After the workout we chatted. “I’m a writer,” she said.

 “So am I,” I blurted, and it’s been a fun ride ever since.
My writing up to that day was full on non-fiction. Writing essays and presentations; working on projects for the degree and teaching credential, completing individual and group work for continuing ed units.It was working writing. I hadn’t written a page of fiction for years, then I found a small writer group and sat with them for a year or so back in the Pasadena years. We focused on creativity and worked with writing prompts-some of them linger in my mind today. We scribbled away then read aloud to one another. Not a hint of critique from anyone. The point was to get words on paper, however they landed.
I met with the Word Wizards ten or more years when all four founding Wizards still sat with us; all of them published, sure of themselves and ready and willing to help a newbie.
It was a steep learning curve from day one.

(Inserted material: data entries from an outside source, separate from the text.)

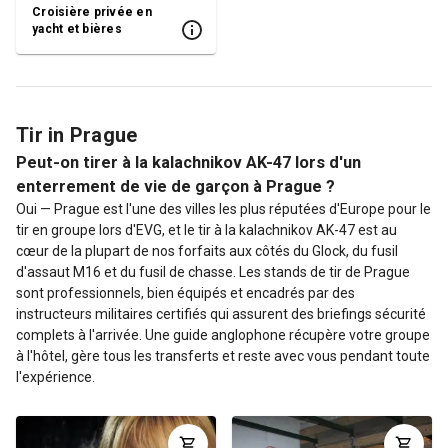
Croisière privée en
yacht et bières
Tir in Prague
Peut-on tirer à la kalachnikov AK-47 lors d'un
enterrement de vie de garçon à Prague ?
Oui — Prague est l'une des villes les plus réputées d'Europe pour le
tir en groupe lors d'EVG, et le tir à la kalachnikov AK-47 est au
cœur de la plupart de nos forfaits aux côtés du Glock, du fusil
d'assaut M16 et du fusil de chasse. Les stands de tir de Prague
sont professionnels, bien équipés et encadrés par des
instructeurs militaires certifiés qui assurent des briefings sécurité
complets à l'arrivée. Une guide anglophone récupère votre groupe
à l'hôtel, gère tous les transferts et reste avec vous pendant toute
l'expérience.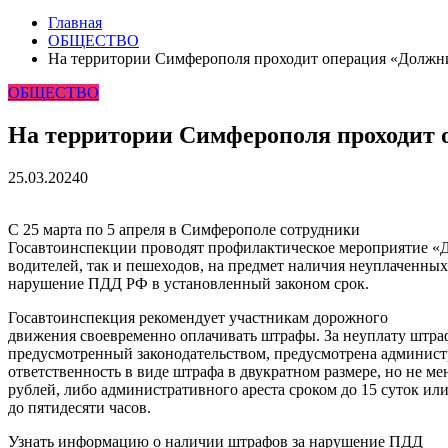
Главная
ОБЩЕСТВО
На территории Симферополя проходит операция «Должн
ОБЩЕСТВО
На территории Симферополя проходит
25.03.2024
0
С 25 марта по 5 апреля в Симферополе сотрудники
Госавтоинспекции проводят профилактическое мероприятие «Д
водителей, так и пешеходов, на предмет наличия неуплаченных
нарушение ПДД РФ в установленный законом срок.
Госавтоинспекция рекомендует участникам дорожного
движения своевременно оплачивать штрафы. За неуплату штраф
предусмотренный законодательством, предусмотрена админист
ответственность в виде штрафа в двукратном размере, но не ме
рублей, либо административного ареста сроком до 15 суток ил
до пятидесяти часов.
Узнать информацию о наличии штрафов за нарушение ПДД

This was a critique group. Of course the art of writing and the fun with characters and dialog were discussed; my challenge was to learn how to take critique and use it to improve my pages. I treasured my words. The characters were fully realized, their dialog all it should be-blah-blah-blah. Like many beginners before me I defended every point and tried to win it. Not the preferred response, I soon learned.
   I dare say, without the valuable skills (see above) I learned over time, this little essay itself would be poorly punctuated and the narrative would likely be bullet point style. Sitting with the Word Wizards has been busy and demanding and at the same time an experience learning from peers and having discussions that matter about the crafts of writing. I wouldn’t trade it for anything. At times the group is like a family, at times like a group of asylum escapees-but never dull or boring.
   Thanks, fellow Wizards, for still letting me in the door.